Scotland records among the highest rates of bowel and liver cancer across the UK. Approximately 4,200 people receive a bowel cancer diagnosis annually in the UK, and it continues to be the second leading cause of cancer-related deaths in Scotland, taking roughly 1,700 lives each year.
Recent research from the American Cancer Society, published in The Lancet Oncology, revealed that early-onset bowel cancer rates among adults aged 25-49 are increasing in 27 of the 50 countries examined, with rates rising more rapidly in young Scottish and English women than in young men.
Around 670 people lose their lives to liver cancer in Scotland annually. Proteins are vital for constructing bodily structures, including skin, hair and other tissues, but occasionally the body’s messaging system malfunctions, leading to tumour development.
Such malfunctions can stem from mutations in the body’s messaging system, which relay incorrect instructions from DNA, triggering uncontrolled cell growth.
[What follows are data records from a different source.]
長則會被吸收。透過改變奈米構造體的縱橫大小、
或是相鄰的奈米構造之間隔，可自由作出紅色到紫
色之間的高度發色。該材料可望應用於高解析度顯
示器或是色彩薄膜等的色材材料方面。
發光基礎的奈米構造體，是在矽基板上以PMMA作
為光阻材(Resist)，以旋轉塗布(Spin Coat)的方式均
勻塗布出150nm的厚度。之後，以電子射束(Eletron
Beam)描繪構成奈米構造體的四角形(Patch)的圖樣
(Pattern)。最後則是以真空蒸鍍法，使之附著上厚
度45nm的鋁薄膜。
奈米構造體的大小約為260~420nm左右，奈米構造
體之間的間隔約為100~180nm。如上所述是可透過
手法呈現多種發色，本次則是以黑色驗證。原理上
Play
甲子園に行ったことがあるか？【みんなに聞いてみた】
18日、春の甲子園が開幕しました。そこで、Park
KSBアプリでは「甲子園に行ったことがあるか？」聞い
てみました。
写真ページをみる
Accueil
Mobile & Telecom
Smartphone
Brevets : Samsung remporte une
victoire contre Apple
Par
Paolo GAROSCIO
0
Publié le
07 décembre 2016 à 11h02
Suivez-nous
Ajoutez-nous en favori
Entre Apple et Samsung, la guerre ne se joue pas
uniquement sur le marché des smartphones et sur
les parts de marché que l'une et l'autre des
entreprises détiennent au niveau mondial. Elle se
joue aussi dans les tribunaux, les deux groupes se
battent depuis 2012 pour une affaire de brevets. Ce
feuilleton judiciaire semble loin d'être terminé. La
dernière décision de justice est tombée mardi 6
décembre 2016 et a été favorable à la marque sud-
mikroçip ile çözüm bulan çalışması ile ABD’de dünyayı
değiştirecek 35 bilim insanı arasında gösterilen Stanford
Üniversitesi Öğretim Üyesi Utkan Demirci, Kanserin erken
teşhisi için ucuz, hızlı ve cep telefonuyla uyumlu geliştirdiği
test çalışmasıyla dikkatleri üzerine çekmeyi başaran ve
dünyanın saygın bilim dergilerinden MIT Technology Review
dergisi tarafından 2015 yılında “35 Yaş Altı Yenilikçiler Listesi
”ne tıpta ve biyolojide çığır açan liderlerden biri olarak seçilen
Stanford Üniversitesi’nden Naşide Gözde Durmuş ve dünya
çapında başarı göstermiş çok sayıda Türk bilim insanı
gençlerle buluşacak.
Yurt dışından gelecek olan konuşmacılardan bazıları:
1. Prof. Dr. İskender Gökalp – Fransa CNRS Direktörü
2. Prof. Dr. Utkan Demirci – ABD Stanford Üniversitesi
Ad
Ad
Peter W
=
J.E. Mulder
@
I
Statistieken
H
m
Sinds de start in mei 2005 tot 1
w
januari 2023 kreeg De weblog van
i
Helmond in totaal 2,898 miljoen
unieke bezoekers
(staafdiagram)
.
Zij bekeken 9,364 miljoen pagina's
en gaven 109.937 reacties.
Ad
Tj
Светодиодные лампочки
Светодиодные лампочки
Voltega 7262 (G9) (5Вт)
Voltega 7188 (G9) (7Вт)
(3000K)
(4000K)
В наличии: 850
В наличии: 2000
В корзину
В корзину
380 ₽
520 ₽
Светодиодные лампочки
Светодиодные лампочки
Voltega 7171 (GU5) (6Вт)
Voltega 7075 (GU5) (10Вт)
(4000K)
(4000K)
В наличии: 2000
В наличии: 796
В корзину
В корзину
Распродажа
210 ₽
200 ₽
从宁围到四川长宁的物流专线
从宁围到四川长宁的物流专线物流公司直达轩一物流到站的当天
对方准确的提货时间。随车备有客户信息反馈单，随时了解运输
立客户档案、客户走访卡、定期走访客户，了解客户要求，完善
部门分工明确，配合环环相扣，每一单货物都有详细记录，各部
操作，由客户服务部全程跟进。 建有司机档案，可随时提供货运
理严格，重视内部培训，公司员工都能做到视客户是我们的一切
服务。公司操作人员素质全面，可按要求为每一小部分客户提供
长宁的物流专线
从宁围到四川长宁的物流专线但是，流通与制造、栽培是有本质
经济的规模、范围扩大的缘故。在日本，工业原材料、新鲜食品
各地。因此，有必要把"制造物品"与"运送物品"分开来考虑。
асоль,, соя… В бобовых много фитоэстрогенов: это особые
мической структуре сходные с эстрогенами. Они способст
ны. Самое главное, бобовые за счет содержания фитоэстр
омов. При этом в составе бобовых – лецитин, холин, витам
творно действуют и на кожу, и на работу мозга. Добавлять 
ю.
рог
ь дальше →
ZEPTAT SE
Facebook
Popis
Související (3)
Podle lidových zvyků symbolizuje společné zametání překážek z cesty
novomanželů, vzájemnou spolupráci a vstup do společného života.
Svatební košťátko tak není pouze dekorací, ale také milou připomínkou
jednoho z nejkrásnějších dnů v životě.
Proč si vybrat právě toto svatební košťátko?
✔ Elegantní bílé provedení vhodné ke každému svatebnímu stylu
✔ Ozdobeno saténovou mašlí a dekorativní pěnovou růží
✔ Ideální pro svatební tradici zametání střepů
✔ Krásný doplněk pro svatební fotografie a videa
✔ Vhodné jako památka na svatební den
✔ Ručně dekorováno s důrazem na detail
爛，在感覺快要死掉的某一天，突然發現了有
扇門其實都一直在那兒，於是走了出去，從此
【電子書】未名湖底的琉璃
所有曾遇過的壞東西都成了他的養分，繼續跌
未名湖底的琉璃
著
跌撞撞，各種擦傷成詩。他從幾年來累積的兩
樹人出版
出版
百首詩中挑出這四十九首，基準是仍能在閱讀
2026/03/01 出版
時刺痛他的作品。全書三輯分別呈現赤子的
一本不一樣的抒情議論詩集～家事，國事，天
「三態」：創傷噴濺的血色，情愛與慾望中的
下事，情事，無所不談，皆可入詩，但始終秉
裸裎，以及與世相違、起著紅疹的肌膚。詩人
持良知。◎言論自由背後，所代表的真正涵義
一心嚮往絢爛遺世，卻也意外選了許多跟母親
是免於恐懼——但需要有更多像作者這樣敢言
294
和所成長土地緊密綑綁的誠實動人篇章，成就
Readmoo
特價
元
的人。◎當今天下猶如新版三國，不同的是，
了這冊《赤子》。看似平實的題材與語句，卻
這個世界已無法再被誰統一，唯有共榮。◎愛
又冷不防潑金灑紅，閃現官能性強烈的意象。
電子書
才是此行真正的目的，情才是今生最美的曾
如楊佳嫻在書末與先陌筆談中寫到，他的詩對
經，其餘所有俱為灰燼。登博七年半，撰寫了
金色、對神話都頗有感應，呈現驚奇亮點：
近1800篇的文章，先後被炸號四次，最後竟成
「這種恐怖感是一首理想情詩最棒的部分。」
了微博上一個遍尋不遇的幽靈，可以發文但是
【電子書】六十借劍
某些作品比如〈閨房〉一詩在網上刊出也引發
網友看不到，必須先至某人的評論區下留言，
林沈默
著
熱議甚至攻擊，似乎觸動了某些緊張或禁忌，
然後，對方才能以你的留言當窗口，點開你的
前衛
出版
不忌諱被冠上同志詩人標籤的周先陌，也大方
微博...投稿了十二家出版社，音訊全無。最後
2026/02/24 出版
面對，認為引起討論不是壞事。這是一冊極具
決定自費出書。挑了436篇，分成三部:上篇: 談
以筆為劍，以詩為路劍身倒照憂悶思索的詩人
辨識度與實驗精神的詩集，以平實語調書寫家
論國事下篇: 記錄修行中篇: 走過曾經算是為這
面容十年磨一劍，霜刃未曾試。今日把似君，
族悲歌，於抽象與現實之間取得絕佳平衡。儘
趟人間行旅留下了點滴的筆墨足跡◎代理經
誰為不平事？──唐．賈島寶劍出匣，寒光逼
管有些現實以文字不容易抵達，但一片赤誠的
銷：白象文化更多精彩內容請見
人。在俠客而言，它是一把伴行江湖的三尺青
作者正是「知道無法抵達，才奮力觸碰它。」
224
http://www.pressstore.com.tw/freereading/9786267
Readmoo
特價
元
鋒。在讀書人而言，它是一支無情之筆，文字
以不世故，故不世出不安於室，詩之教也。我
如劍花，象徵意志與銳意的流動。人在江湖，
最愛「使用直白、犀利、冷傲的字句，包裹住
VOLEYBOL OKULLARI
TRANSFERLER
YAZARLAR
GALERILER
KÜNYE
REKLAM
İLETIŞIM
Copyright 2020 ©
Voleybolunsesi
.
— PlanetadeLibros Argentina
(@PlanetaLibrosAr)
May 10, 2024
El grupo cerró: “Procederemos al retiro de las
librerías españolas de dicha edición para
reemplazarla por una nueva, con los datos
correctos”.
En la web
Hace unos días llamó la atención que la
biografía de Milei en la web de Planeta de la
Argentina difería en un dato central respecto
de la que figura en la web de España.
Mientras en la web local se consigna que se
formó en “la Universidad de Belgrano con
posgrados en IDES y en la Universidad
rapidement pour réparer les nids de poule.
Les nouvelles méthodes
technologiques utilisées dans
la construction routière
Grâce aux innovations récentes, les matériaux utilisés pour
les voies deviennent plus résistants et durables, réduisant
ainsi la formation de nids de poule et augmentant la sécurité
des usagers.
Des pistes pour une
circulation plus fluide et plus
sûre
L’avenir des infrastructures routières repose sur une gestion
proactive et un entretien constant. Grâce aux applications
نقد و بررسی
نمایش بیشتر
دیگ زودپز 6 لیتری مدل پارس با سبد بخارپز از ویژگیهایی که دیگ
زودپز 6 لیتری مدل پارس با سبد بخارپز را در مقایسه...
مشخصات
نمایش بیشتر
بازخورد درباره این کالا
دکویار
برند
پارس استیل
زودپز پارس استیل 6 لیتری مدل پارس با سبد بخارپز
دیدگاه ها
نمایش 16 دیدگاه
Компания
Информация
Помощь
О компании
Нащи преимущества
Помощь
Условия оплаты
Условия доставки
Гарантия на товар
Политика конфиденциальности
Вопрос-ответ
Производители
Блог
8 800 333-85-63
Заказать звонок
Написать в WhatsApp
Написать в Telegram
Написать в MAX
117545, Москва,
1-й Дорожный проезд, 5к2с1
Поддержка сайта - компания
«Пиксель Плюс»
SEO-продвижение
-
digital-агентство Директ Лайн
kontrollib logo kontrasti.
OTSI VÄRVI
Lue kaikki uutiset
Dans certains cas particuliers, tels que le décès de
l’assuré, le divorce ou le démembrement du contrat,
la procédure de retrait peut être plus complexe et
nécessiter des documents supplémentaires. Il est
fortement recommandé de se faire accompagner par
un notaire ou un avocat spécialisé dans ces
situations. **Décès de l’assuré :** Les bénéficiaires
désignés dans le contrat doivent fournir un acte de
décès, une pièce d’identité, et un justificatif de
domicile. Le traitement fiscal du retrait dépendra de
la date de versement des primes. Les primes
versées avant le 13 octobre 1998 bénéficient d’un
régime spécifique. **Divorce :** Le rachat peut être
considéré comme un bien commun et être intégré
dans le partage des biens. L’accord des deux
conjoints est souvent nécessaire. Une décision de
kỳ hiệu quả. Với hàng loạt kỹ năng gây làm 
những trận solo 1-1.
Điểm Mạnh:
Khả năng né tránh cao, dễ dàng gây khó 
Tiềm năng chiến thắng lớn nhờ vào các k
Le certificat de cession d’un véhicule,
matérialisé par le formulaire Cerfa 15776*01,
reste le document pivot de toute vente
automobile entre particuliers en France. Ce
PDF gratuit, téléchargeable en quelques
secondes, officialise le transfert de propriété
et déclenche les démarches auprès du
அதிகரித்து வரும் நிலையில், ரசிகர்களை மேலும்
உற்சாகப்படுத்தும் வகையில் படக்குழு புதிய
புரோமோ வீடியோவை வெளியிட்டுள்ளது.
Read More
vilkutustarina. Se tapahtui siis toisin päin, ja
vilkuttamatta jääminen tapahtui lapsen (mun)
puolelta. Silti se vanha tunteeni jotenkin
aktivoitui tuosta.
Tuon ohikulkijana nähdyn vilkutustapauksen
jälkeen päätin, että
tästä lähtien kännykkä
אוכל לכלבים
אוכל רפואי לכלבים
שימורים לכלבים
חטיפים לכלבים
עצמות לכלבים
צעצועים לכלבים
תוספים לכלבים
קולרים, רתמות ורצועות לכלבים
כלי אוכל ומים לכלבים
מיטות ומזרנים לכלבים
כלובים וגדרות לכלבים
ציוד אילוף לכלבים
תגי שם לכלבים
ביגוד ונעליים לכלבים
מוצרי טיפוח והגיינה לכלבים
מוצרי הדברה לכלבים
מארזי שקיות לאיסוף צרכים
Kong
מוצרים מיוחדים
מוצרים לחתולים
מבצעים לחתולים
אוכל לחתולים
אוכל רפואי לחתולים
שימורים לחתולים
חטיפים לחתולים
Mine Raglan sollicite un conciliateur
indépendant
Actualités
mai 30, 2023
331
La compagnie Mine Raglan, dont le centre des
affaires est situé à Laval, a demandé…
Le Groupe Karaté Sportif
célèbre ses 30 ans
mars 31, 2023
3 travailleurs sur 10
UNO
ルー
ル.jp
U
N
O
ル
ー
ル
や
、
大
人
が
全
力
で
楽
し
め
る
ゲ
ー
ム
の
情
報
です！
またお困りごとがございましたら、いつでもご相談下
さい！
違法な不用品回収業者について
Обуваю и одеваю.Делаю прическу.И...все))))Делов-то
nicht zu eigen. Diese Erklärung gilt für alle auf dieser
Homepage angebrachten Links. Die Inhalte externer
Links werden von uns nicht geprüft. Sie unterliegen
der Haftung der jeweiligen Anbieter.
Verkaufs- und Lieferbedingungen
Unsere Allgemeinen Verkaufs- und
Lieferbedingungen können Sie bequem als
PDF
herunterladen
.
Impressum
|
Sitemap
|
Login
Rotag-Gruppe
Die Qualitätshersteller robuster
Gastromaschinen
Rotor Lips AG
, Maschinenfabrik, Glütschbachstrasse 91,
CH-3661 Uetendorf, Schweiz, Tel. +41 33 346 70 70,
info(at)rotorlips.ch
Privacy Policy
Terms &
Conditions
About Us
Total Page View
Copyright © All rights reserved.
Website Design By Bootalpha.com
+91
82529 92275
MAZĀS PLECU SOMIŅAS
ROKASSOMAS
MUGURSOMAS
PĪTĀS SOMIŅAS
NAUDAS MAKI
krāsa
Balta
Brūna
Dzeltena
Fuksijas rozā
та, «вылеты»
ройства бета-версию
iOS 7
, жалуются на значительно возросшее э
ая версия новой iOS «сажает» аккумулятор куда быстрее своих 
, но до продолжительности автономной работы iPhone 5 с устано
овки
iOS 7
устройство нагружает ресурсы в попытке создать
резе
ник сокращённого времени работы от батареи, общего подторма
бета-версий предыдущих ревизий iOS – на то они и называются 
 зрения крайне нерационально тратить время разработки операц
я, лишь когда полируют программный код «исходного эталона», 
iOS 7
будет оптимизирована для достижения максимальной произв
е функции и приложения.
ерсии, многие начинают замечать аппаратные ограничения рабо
SpecifiCancer received joint funding from Cancer Research UK and the Mark Foundation for Cancer Research in 2019 to explore why certain cancer-causing genes only trigger cancers in particular tissues, searching for patterns that could lead to more personalised treatments for patients or specific body regions.
The latest study concentrated on bowel and liver cancers, though the research team anticipates their discoveries could apply to other cancer types. Scientists will now look for medical therapies that can prevent the creation of the NPM1 protein.
Current treatments are capable of slowing tumour development, so if a novel drug targeting NPM1 in a similar manner can be identified, it might offer a secure and efficient approach to treating specific cancers.
Dr David Scott, director of Cancer Grand Challenges, said: “Scientific breakthroughs like this demonstrate the power of Cancer Grand Challenges to bring together the world’s best minds to transform our understanding of how cancer starts and, crucially, how we treat it.
“By scrutinising the fundamental processes that drive cancer, we can tackle the disease at its beginnings, driving progress towards real-world impact for people affected by cancer.”